Exercise brief
Strip out the pictures and transcribe the records that follow exactly.

____ Data extract

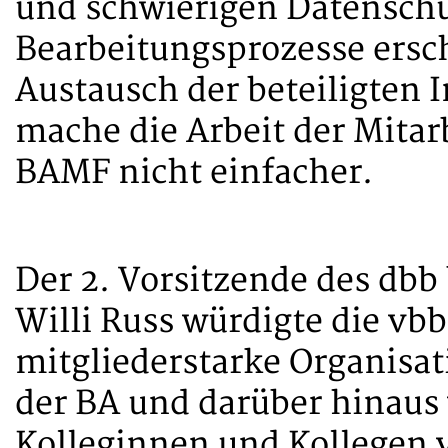
und schwierigen Datenschu
Bearbeitungsprozesse ersc
Austausch der beteiligten 
mache die Arbeit der Mitar
BAMF nicht einfacher.
Der 2. Vorsitzende des db
Willi Russ würdigte die vb
mitgliederstarke Organisat
der BA und darüber hinaus 
Kolleginnen und Kollegen v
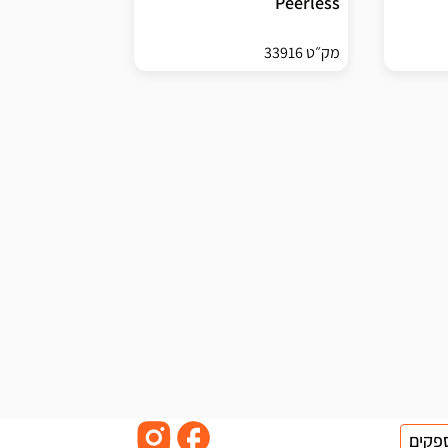
Peerless
מק״ט 33916
פקים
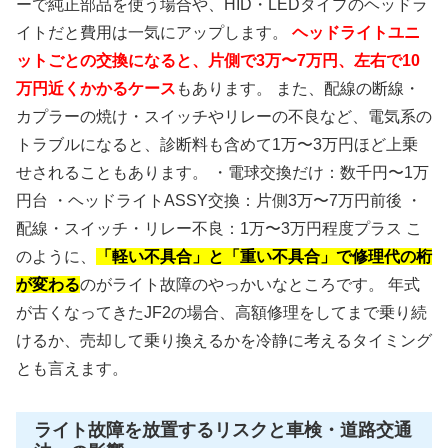
ーで純正部品を使う場合や、HID・LEDタイプのヘッドラ
イトだと費用は一気にアップします。
ヘッドライトユニ
ットごとの交換になると、片側で3万〜7万円、左右で10
万円近くかかるケース
もあります。 また、配線の断線・
カプラーの焼け・スイッチやリレーの不良など、電気系の
トラブルになると、診断料も含めて1万〜3万円ほど上乗
せされることもあります。 ・電球交換だけ：数千円〜1万
円台 ・ヘッドライトASSY交換：片側3万〜7万円前後 ・
配線・スイッチ・リレー不良：1万〜3万円程度プラス こ
のように、
「軽い不具合」と「重い不具合」で修理代の桁
が変わる
のがライト故障のやっかいなところです。 年式
が古くなってきたJF2の場合、高額修理をしてまで乗り続
けるか、売却して乗り換えるかを冷静に考えるタイミング
とも言えます。
ライト故障を放置するリスクと車検・道路交通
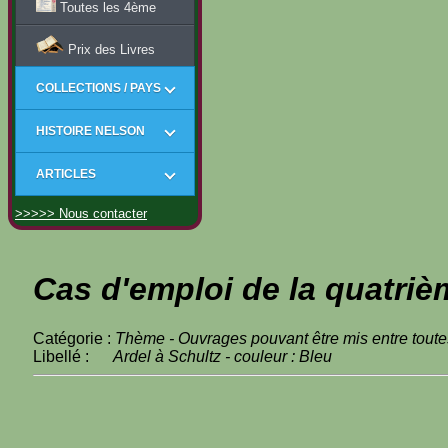
Toutes les 4ème
Prix des Livres
COLLECTIONS / PAYS
HISTOIRE NELSON
ARTICLES
>>>>> Nous contacter
Cas d'emploi de la quatriè
Catégorie :
Thème - Ouvrages pouvant être mis entre toute
Libellé :
Ardel à Schultz - couleur : Bleu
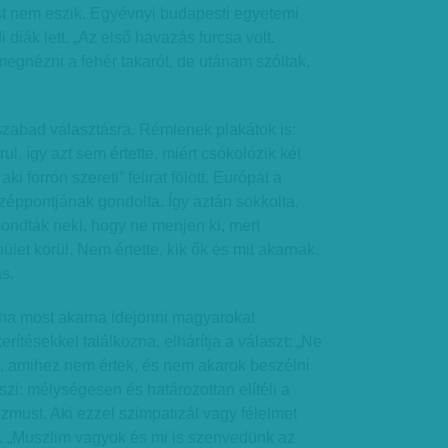
st nem eszik. Egyévnyi budapesti egyetemi
 diák lett. „Az első havazás furcsa volt.
egnézni a fehér takarót, de utánam szóltak,
szabad választásra. Rémlenek plakátok is:
, így azt sem értette, miért csókolózik két
aki forrón szereti” felirat fölött. Európát a
éppontjának gondolta. Így aztán sokkolta,
ondták neki, hogy ne menjen ki, mert
let körül. Nem értette, kik ők és mit akarnak.
s.
t ha most akarna idejönni magyarokat
erítésekkel találkozna, elhárítja a választ: „Ne
a, amihez nem értek, és nem akarok beszélni
szi: mélységesen és határozottan elítéli a
izmust. Aki ezzel szimpatizál vagy félelmet
 el. „Muszlim vagyok és mi is szenvedünk az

________

Answer for the task
und schwierigen Datenschu
Bearbeitungsprozesse ersc
Austausch der beteiligten 
mache die Arbeit der Mitar
BAMF nicht einfacher.
Der 2. Vorsitzende des db
Willi Russ würdigte die vb
mitgliederstarke Organisat
der BA und darüber hinaus 
Kolleginnen und Kollegen v
Peerless
מק״ט 33916
פקים
ーで純正部品を使う場合や、HID・LEDタイプのヘッドラ
イトだと費用は一気にアップします。
ヘッドライトユニ
ットごとの交換になると、片側で3万〜7万円、左右で10
万円近くかかるケース
もあります。 また、配線の断線・
カプラーの焼け・スイッチやリレーの不良など、電気系の
トラブルになると、診断料も含めて1万〜3万円ほど上乗
せされることもあります。 ・電球交換だけ：数千円〜1万
円台 ・ヘッドライトASSY交換：片側3万〜7万円前後 ・
配線・スイッチ・リレー不良：1万〜3万円程度プラス こ
のように、
「軽い不具合」と「重い不具合」で修理代の桁
が変わる
のがライト故障のやっかいなところです。 年式
が古くなってきたJF2の場合、高額修理をしてまで乗り続
けるか、売却して乗り換えるかを冷静に考えるタイミング
とも言えます。
ライト故障を放置するリスクと車検・道路交通
Toutes les 4ème
Prix des Livres
COLLECTIONS / PAYS
HISTOIRE NELSON
ARTICLES
>>>>> Nous contacter
Cas d'emploi de la quatriè
Catégorie :
Thème - Ouvrages pouvant être mis entre toute
Libellé :
Ardel à Schultz - couleur : Bleu
st nem eszik. Egyévnyi budapesti egyetemi
 diák lett. „Az első havazás furcsa volt.
egnézni a fehér takarót, de utánam szóltak,
szabad választásra. Rémlenek plakátok is:
, így azt sem értette, miért csókolózik két
aki forrón szereti” felirat fölött. Európát a
éppontjának gondolta. Így aztán sokkolta,
ondták neki, hogy ne menjen ki, mert
let körül. Nem értette, kik ők és mit akarnak.
s.
t ha most akarna idejönni magyarokat
erítésekkel találkozna, elhárítja a választ: „Ne
a, amihez nem értek, és nem akarok beszélni
szi: mélységesen és határozottan elítéli a
izmust. Aki ezzel szimpatizál vagy félelmet
 el. „Muszlim vagyok és mi is szenvedünk az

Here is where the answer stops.